II. Der Antrag auf gerichtliche Entscheidung ist zulässig. Er ist gem. § 107 Abs. 5 FamFG statthaft und binnen der einmonatigen Frist (§ 63 Abs. 1 und Abs. 3 S. 1 i.V.m. § 107 Abs. 7 S. 3 FamFG) formgerecht gestellt worden. Der Antrag ist nicht entsprechend § 64 Abs. 1 FamFG bei der Landesjustizverwaltung anzubringen (so aber Keidel/Zimmermann, FamFG, 16. Aufl., § 107 Rz. 40). Die Vorschrift findet über § 107 Abs. 7 S. 3 FamFG keine Anwendung. Denn aus der spezielleren Regelung des § 107 Abs. 6 S. 1 FamFG ergibt sich, dass die Entscheidung beim OLG zu beantragen ist.

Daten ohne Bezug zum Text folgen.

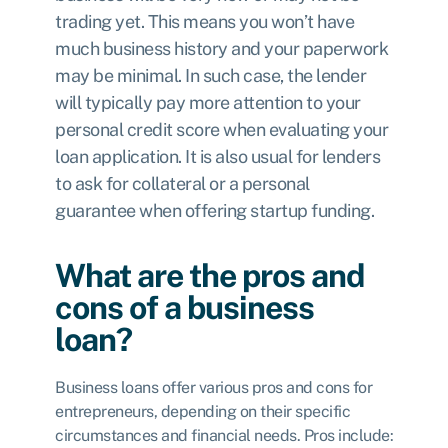
trading yet. This means you won’t have
much business history and your paperwork
may be minimal. In such case, the lender
will typically pay more attention to your
personal credit score when evaluating your
loan application. It is also usual for lenders
to ask for collateral or a personal
guarantee when offering startup funding.
What are the pros and
cons of a business
loan?
Business loans offer various pros and cons for
entrepreneurs, depending on their specific
circumstances and financial needs. Pros include: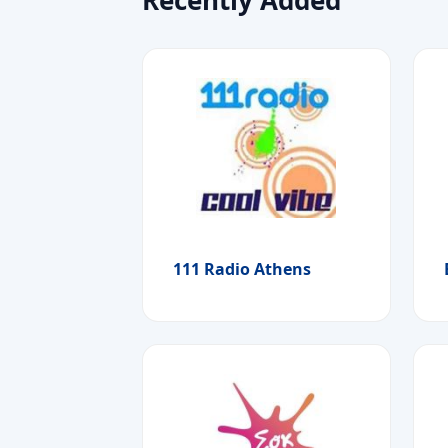
111 Radio Athens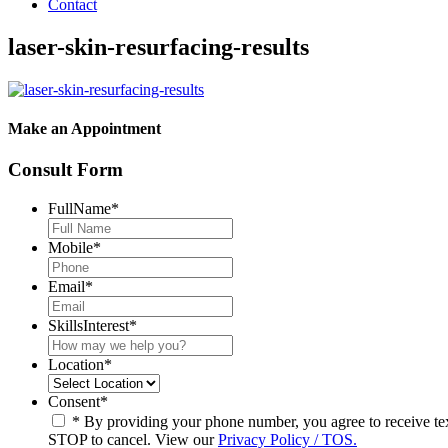
Contact
laser-skin-resurfacing-results
Make an Appointment
Consult Form
FullName
*
Mobile
*
Email
*
SkillsInterest
*
Location
*
Consent
*
* By providing your phone number, you agree to receive t
STOP to cancel. View our
Privacy Policy / TOS.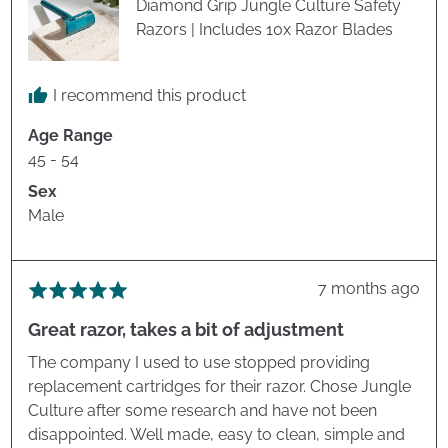
Diamond Grip Jungle Culture Safety
Razors | Includes 10x Razor Blades
I recommend this product
Age Range
45 - 54
Sex
Male
Review
7 months ago
Rated
posted
5
Great razor, takes a bit of adjustment
out
of
The company I used to use stopped providing
5
replacement cartridges for their razor. Chose Jungle
Culture after some research and have not been
disappointed. Well made, easy to clean, simple and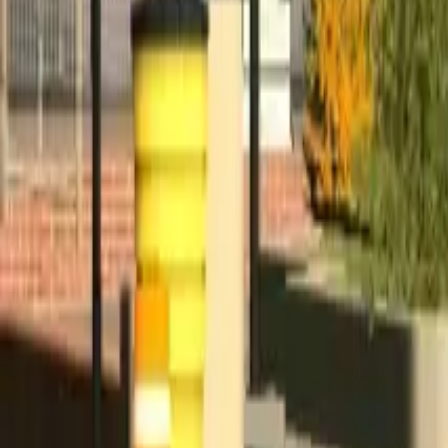
Home
Home
Favorites
Favorites
Chat
Chat
Profile
Profile
About
|
Contact
|
FAQ
Privacy Policy
Terms of Service
Community Guidelines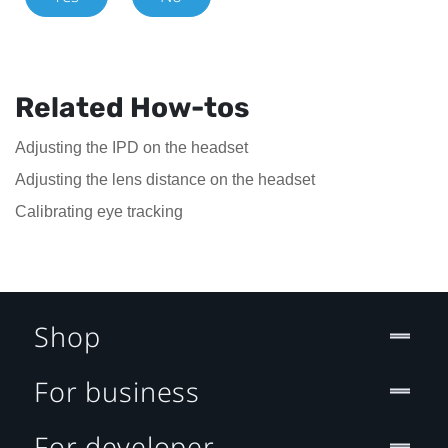
Related How-tos
Adjusting the IPD on the headset
Adjusting the lens distance on the headset
Calibrating eye tracking
Shop
For business
For developer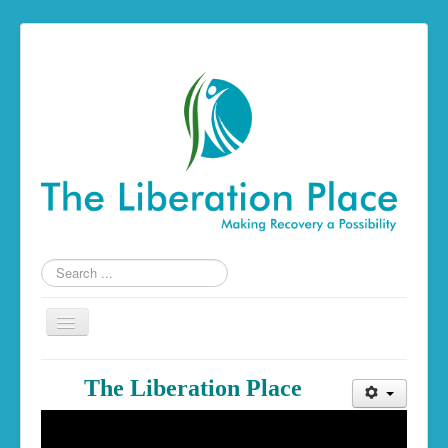
Search
...
Toggle
Navigation
Home
The Liberation Place
The Liberation Place
Building a Foundation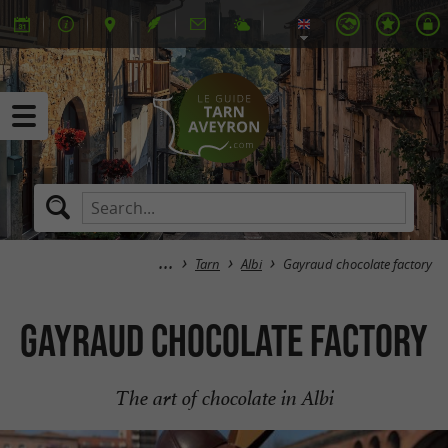
Tarn
Albi
Gayraud chocolate factory
Gayraud chocolate factory
The art of chocolate in Albi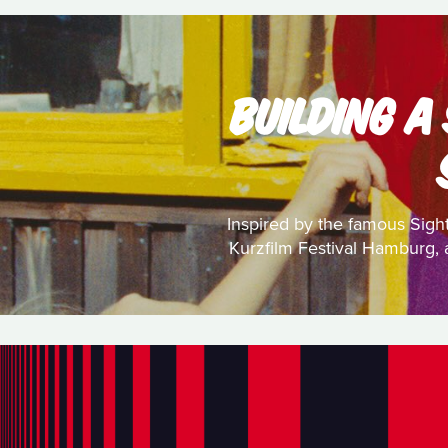
BUILDING A
Inspired by the famous Sight
Kurzfilm Festival Hamburg, a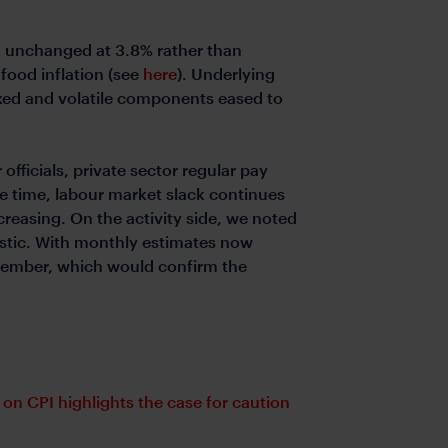
g unchanged at 3.8% rather than
food inflation (see
here
). Underlying
exed and volatile components eased to
fficials, private sector regular pay
me time, labour market slack continues
reasing. On the activity side, we noted
istic. With monthly estimates now
eptember, which would confirm the
 on CPI highlights the case for caution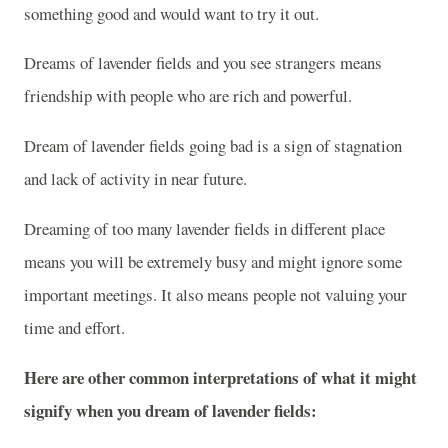
something good and would want to try it out.
Dreams of lavender fields and you see strangers means
friendship with people who are rich and powerful.
Dream of lavender fields going bad is a sign of stagnation
and lack of activity in near future.
Dreaming of too many lavender fields in different place
means you will be extremely busy and might ignore some
important meetings. It also means people not valuing your
time and effort.
Here are other common interpretations of what it might
signify when you dream of lavender fields: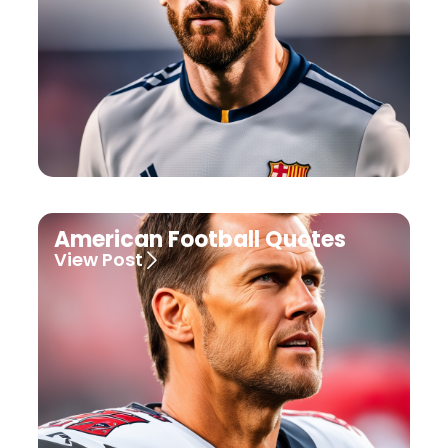
American Football Quotes
View Post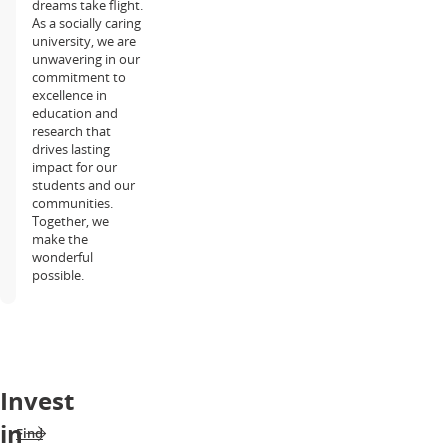
dreams take flight.
As a socially caring
university, we are
unwavering in our
commitment to
excellence in
education and
research that
drives lasting
impact for our
students and our
communities.
Together, we
make the
wonderful
possible.
Invest
in
Find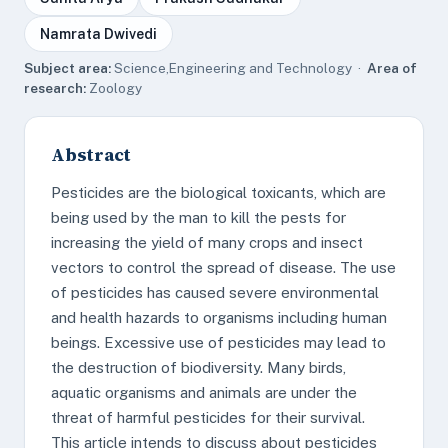
Namrata Dwivedi
Subject area:
Science,Engineering and Technology ·
Area of
research:
Zoology
Abstract
Pesticides are the biological toxicants, which are
being used by the man to kill the pests for
increasing the yield of many crops and insect
vectors to control the spread of disease. The use
of pesticides has caused severe environmental
and health hazards to organisms including human
beings. Excessive use of pesticides may lead to
the destruction of biodiversity. Many birds,
aquatic organisms and animals are under the
threat of harmful pesticides for their survival.
This article intends to discuss about pesticides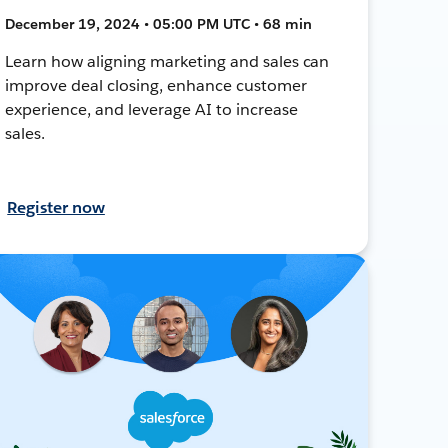
December 19, 2024 • 05:00 PM UTC • 68 min
Learn how aligning marketing and sales can
improve deal closing, enhance customer
experience, and leverage AI to increase
sales.
Register now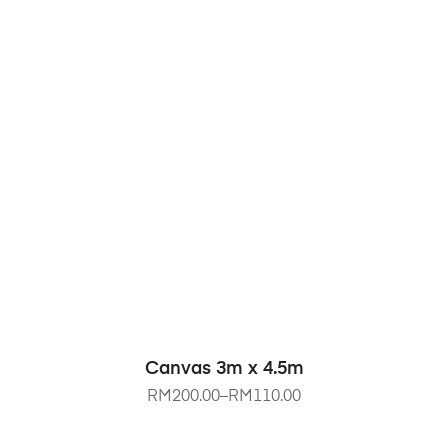
SELECT OPTIONS
Canvas 3m x 4.5m
RM
200.00
–
RM
110.00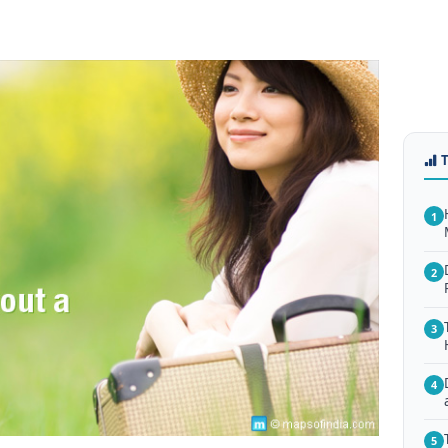
1
2
3
4
5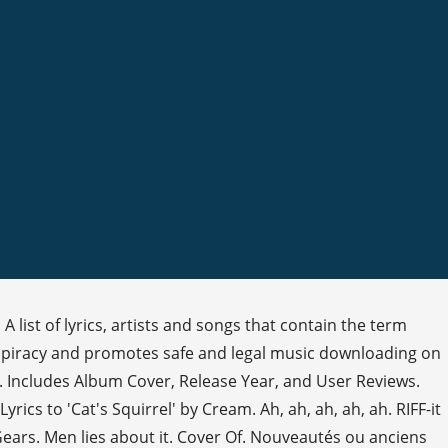
. A list of lyrics, artists and songs that contain the term
nst piracy and promotes safe and legal music downloading on
t. Includes Album Cover, Release Year, and User Reviews.
1. Lyrics to 'Cat's Squirrel' by Cream. Ah, ah, ah, ah, ah. RIFF-it
 Gears. Men lies about it. Cover Of. Nouveautés ou anciens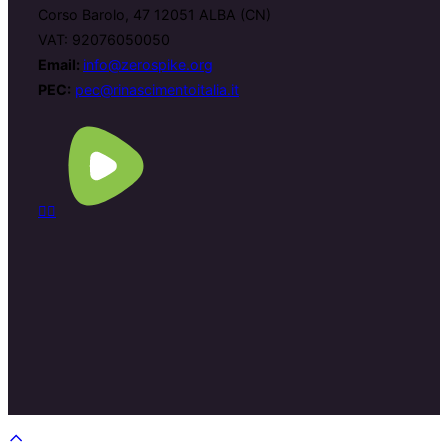
Corso Barolo, 47 12051 ALBA (CN)
VAT: 92076050050
Email:
info@zerospike.org
PEC:
pec@rinascimentoitalia.it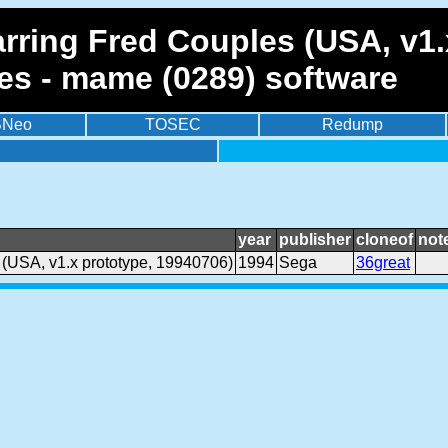
arring Fred Couples (USA, v1.
es - mame (0289) software
BNeo
TOSEC
Redump
year
publisher
cloneof
not
 (USA, v1.x prototype, 19940706)
1994
Sega
36great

Der Antrag ist auch begründet. Die Voraussetzungen für die Anerkennung des Scheidungsurteils liegen vor; Anerkennungshindernisse nach § 109 Abs. 1 FamFG bestehen nicht. Insbesondere ist § 109 Abs. 1 Nr. 1 FamFG nicht erfüllt. Die Gerichte der Republik Albanien waren unter Anwendung des Spiegelbildprinzips nach deutschem Recht für die Entscheidung zuständig, da die Beteiligten zu 1) und 2) ihren gewöhnlichen Aufenthalt in Tirana hatten (§ 606a Abs. 1 Nr. 2 und 4 ZPO a.F. bzw. jetzt § 98 Abs. 1 Nr. 2 und 4, § 109 Abs. 2 S. 1 FamFG). Ein Ausschluss der Gerichtsbarkeit, auf den § 109 Abs. 1 Nr. 1 FamFG entsprechend anwendbar ist (vgl. Zöller/Geimer, ZPO, 28. Aufl., § 328 Rz. 98), war ebenfalls nicht gegeben. § 18 GVG i.V.m. dem Wiener Übereinkommen über diplomatische Beziehungen vom 18.4.1961 (WÜD) kommt nicht zur Anwendung.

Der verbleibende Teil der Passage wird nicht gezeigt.